[Task to carry out]:
In your copy, include every line of the records exactly and no picture at all.
--- Input records ---
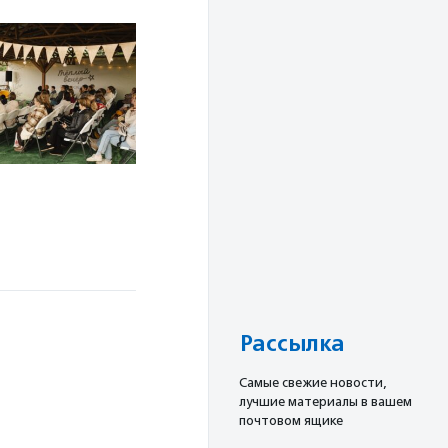
Рассылка
Cамые свежие новости,
лучшие материалы в вашем
почтовом ящике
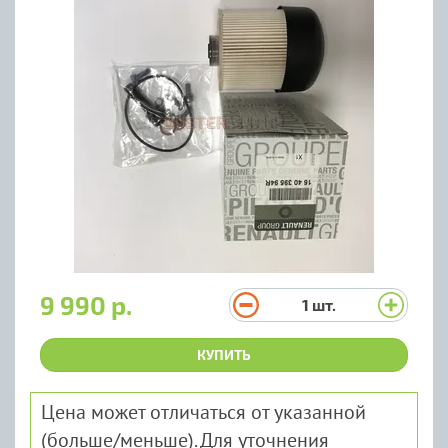
9 990 р.
1
шт.
КУПИТЬ
Цена может отличаться от указанной
(больше/меньше). Для уточнения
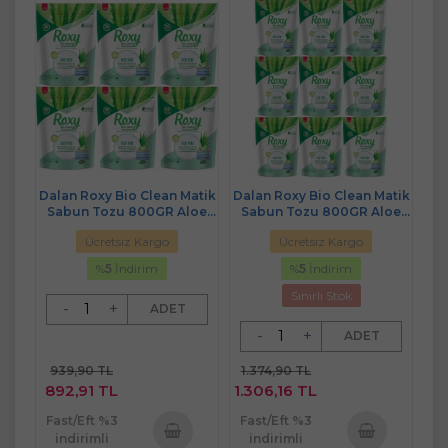
Dalan Roxy Bio Clean Matik
Dalan Roxy Bio Clean Matik
Sabun Tozu 800GR Aloe
Sabun Tozu 800GR Aloe
Vera (6 Lı Set) (156 Yıkama)
Vera (9 Lu Set) (234 Yıkama)
Ücretsiz Kargo
Ücretsiz Kargo
%
5
İndirim
%
5
İndirim
Sınırlı Stok
-
+
ADET
-
+
ADET
939,90 TL
1.374,90 TL
892,91 TL
1.306,16 TL
Fast/Eft %3
Fast/Eft %3
indirimli
indirimli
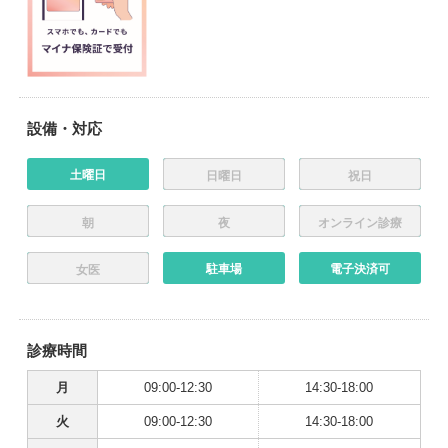
設備・対応
土曜日
日曜日
祝日
朝
夜
オンライン診療
駐車場
電子決済可
女医
診療時間
月
09:00-12:30
14:30-18:00
火
09:00-12:30
14:30-18:00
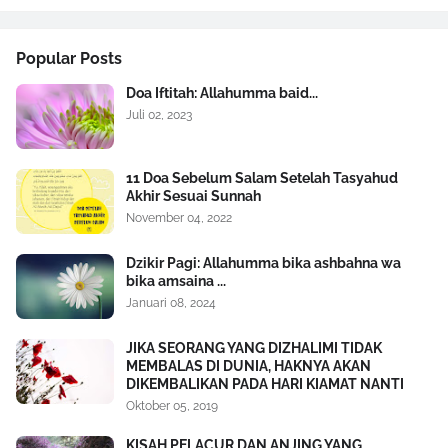
Popular Posts
Doa Iftitah: Allahumma baid...
Juli 02, 2023
11 Doa Sebelum Salam Setelah Tasyahud
Akhir Sesuai Sunnah
November 04, 2022
Dzikir Pagi: Allahumma bika ashbahna wa
bika amsaina ...
Januari 08, 2024
JIKA SEORANG YANG DIZHALIMI TIDAK
MEMBALAS DI DUNIA, HAKNYA AKAN
DIKEMBALIKAN PADA HARI KIAMAT NANTI
Oktober 05, 2019
KISAH PELACUR DAN ANJING YANG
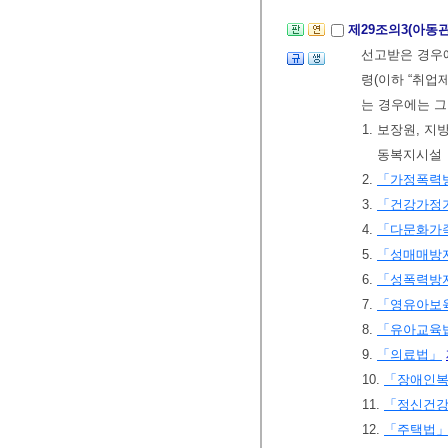
제29조의3(아동
선고받은 경우에
령(이하 “취업
는 경우에는 
1. 보장원, 
동복지시설
2.
「가정폭력방
3.
「건강가정
4.
「다문화가
5.
「성매매방지
6.
「성폭력방지
7.
「영유아보
8.
「유아교육
9.
「의료법」
10.
「장애인
11.
「정신건강
12.
「주택법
---
[Solved exercise]:
Рассылка
Cамые свежие новости,
лучшие материалы в вашем
почтовом ящике
9 990 р.
1
шт.
КУПИТЬ
Цена может отличаться от указанной
(больше/меньше). Для уточнения
Dalan Roxy Bio Clean Matik
Dalan Roxy Bio Clean Matik
Sabun Tozu 800GR Aloe
Sabun Tozu 800GR Aloe
Vera (6 Lı Set) (156 Yıkama)
Vera (9 Lu Set) (234 Yıkama)
Ücretsiz Kargo
Ücretsiz Kargo
%
5
İndirim
%
5
İndirim
Sınırlı Stok
-
+
ADET
-
+
ADET
939,90 TL
1.374,90 TL
892,91 TL
1.306,16 TL
Fast/Eft %3
Fast/Eft %3
indirimli
indirimli
設備・対応
土曜日
日曜日
祝日
朝
夜
オンライン診療
駐車場
電子決済可
女医
診療時間
月
09:00-12:30
14:30-18:00
火
09:00-12:30
14:30-18:00
Popular Posts
Doa Iftitah: Allahumma baid...
Juli 02, 2023
11 Doa Sebelum Salam Setelah Tasyahud
Akhir Sesuai Sunnah
November 04, 2022
Dzikir Pagi: Allahumma bika ashbahna wa
bika amsaina ...
Januari 08, 2024
JIKA SEORANG YANG DIZHALIMI TIDAK
MEMBALAS DI DUNIA, HAKNYA AKAN
DIKEMBALIKAN PADA HARI KIAMAT NANTI
Oktober 05, 2019
KISAH PELACUR DAN ANJING YANG
제29조의3(아동
선고받은 경우에
령(이하 “취업
는 경우에는 
1. 보장원, 
동복지시설
2.
「가정폭력방
3.
「건강가정
4.
「다문화가
5.
「성매매방지
6.
「성폭력방지
7.
「영유아보
8.
「유아교육
9.
「의료법」
10.
「장애인
11.
「정신건강
12.
「주택법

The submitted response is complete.